Can WeasyPrint fit to Paper Size Automatically

8.4k Views Asked by At

I used to work for an organization that used Prince XML to generate PDF's of HTML documents. That organization has since folded, and I no longer have access to that Prince license. Since I don't have four grand between the couch cushions, I've been attempting to use WeasyPrint to render HTML invoices to PDF. My HTML & CSS are both quite simple, so Weasy has no problem rendering them accurately, with on caveat. I cannot get the page to scale down automatically to the paper size like I could in prince using:

@page {
prince-shrink-to-fit:auto;
}

Does anyone know if Weasy supports any similar command before I rework the CSS of the entire site to generate smaller documents?

3

There are 3 best solutions below

0
Simon Sapin On

WeasyPrint does not support anything like this at the moment. Prince’s documentation is pretty sparse on what it does exactly. How is "the width of the content" determined? Given a proper specification of the feature, I could tell how hard it would be to add to WeasyPrint.

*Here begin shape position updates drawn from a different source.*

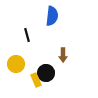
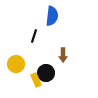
black line: moved 7 px right, 1 px down; rotated 32 degrees clockwise
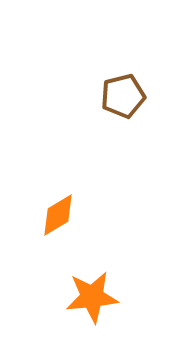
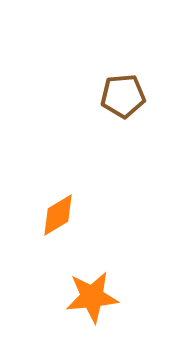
brown pentagon: rotated 9 degrees clockwise
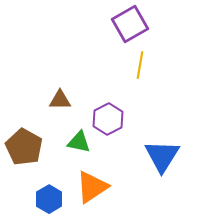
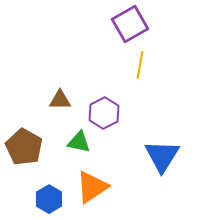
purple hexagon: moved 4 px left, 6 px up
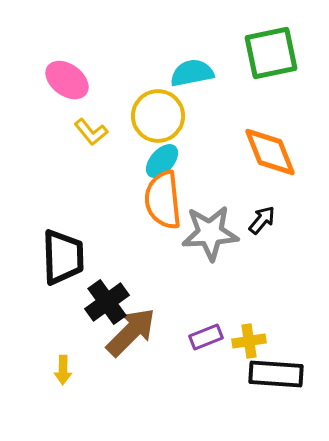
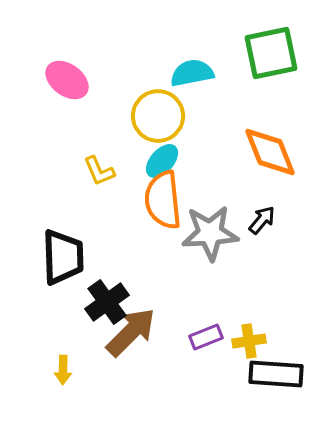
yellow L-shape: moved 8 px right, 39 px down; rotated 16 degrees clockwise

By the way, I do not usually watch StackOverflow for WeasyPrint question. Writing to WeasyPrint’s mailing list or issue tracker will get more response.

0
Joey Jiao On

By looking around for some ideas to format the pdf rendered by weasyprint, I found this question which might answer your question.

@page {
            size: Letter;
            margin: 0in 0.44in 0.2in 0.44in;
    }

WeasyPrint page size wrong. (8.27in x 11.69 in)

1
user6805595 On

This might help if you're printing a pandas DataFrame

from typing import Callable
import pandas as pd
import weasyprint as wp


def html_basic(df: pd.DataFrame) -> str:
    # Using df.style.render outputs an id in every cell,
    # whilst using df.to_html doesn't.
    return df.style.render()


def write_pdf_autofit(df: pd.DataFrame,
                      preamble: str,
                      fn_df_to_html: Callable[[pd.DataFrame], str]=html_basic
                      ) -> bytes:
    template = f"""<html><body>{preamble}{{table}}</body></html>"""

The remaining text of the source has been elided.